**Task goal:** Where does the string "Zealand" appear? Copy every line of the entries below that holds it.

**Information given:**
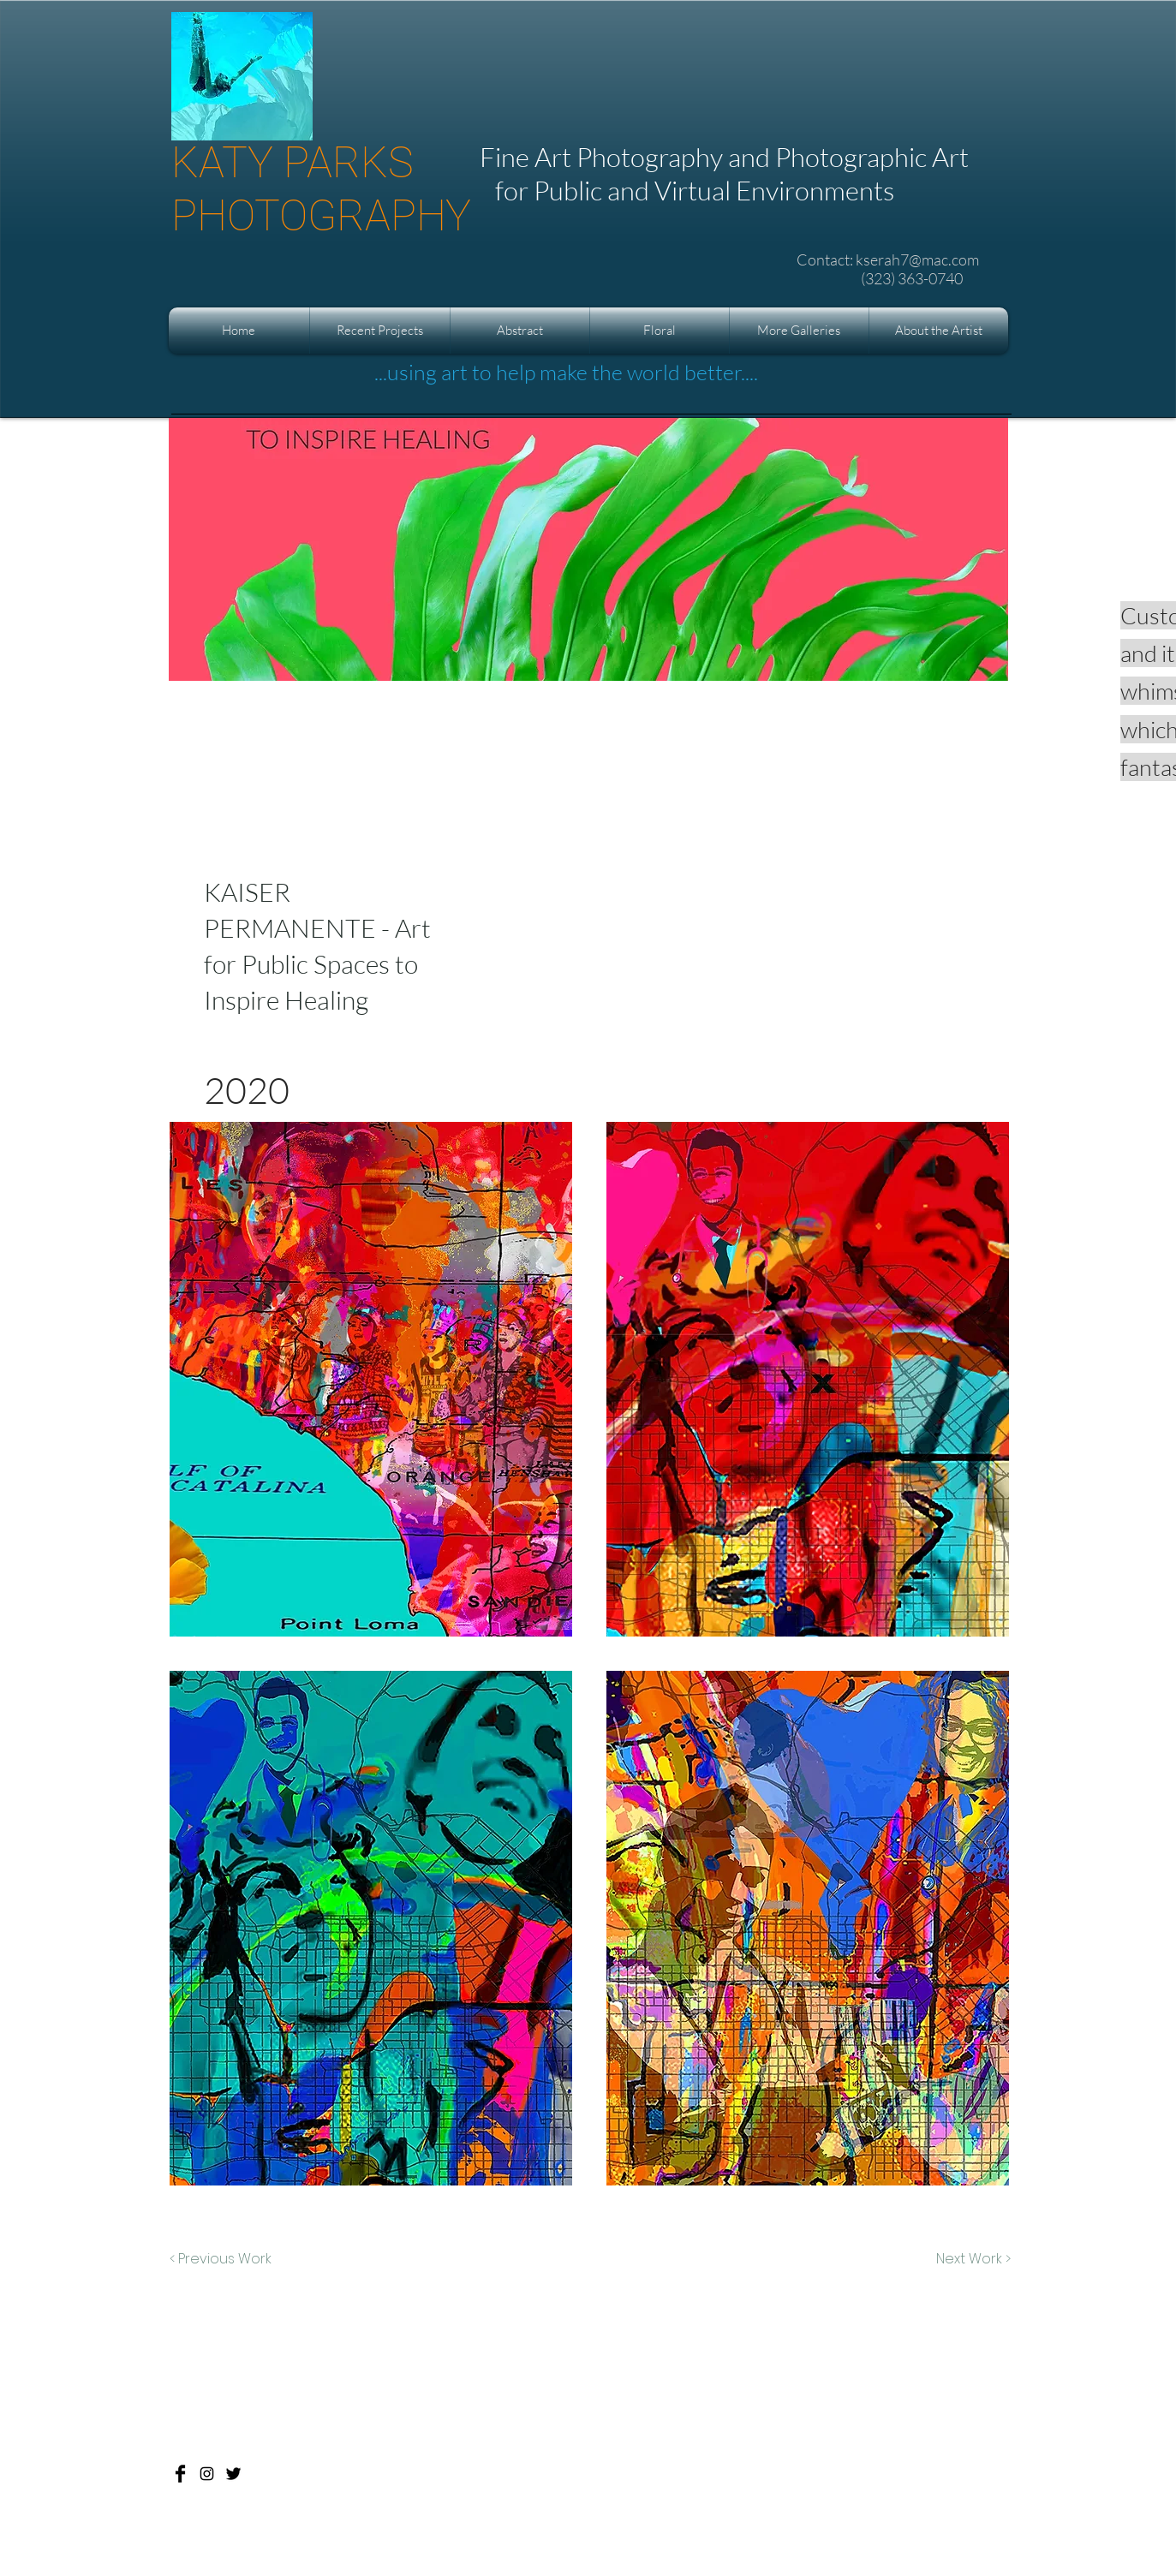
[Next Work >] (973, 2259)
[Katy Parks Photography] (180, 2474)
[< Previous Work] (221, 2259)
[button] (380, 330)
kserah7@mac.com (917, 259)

--

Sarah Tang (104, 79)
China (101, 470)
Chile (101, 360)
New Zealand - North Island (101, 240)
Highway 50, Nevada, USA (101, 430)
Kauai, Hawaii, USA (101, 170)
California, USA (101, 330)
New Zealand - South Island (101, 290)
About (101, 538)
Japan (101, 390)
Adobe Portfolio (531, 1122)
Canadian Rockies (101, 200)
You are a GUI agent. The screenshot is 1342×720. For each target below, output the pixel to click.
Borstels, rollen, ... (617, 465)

**Response box:**
New Zealand - North Island (101, 240)
New Zealand - South Island (101, 290)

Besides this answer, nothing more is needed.